**DATA FOR PROCESSING**.
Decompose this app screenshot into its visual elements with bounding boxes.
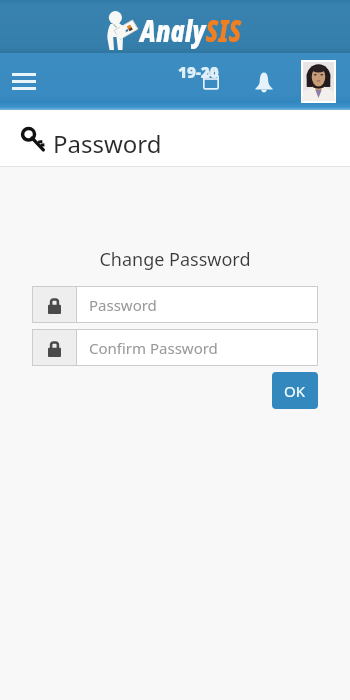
button[interactable]: Confirm Password [32, 329, 318, 366]
staticText: SIS [206, 10, 242, 50]
staticText: Password [89, 295, 157, 315]
button[interactable]: Notifications [244, 61, 284, 101]
button[interactable]: Password [32, 286, 318, 323]
staticText: Change Password [0, 247, 350, 272]
staticText: Analy [140, 10, 206, 50]
staticText: Confirm Password [89, 338, 218, 358]
staticText: OK [284, 381, 306, 401]
staticText: Password [53, 127, 162, 160]
button[interactable]: Open navigation menu [2, 59, 46, 103]
staticText: 19-20 [178, 62, 219, 82]
button[interactable]: OK [272, 372, 318, 409]
button[interactable]: Profile photo [301, 60, 336, 103]
button[interactable]: Academic year 19-20 [174, 65, 220, 99]
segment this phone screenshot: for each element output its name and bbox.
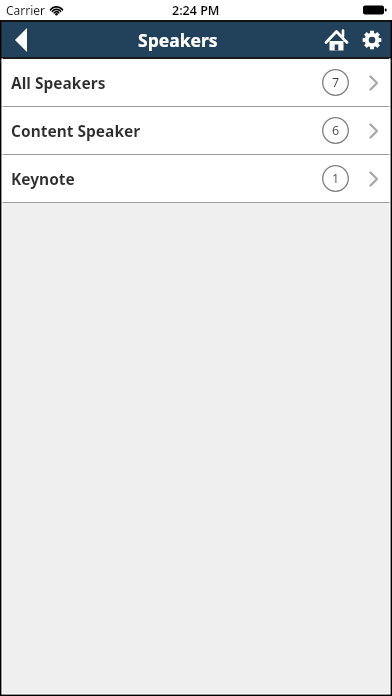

**HOW TO COMPLETE THIS TASK**.
Print every record above exactly, with no pictures.

**RESPONSE TO THIS TASK**.
Decompose this app screenshot into its visual elements with bounding boxes.
button[interactable]: Confirm Password [32, 329, 318, 366]
staticText: SIS [206, 10, 242, 50]
staticText: Password [89, 295, 157, 315]
button[interactable]: Notifications [244, 61, 284, 101]
button[interactable]: Password [32, 286, 318, 323]
staticText: Change Password [0, 247, 350, 272]
staticText: Analy [140, 10, 206, 50]
staticText: Confirm Password [89, 338, 218, 358]
staticText: OK [284, 381, 306, 401]
staticText: Password [53, 127, 162, 160]
button[interactable]: Open navigation menu [2, 59, 46, 103]
staticText: 19-20 [178, 62, 219, 82]
button[interactable]: OK [272, 372, 318, 409]
button[interactable]: Profile photo [301, 60, 336, 103]
button[interactable]: Academic year 19-20 [174, 65, 220, 99]
segment this phone screenshot: for each element output its name and bbox.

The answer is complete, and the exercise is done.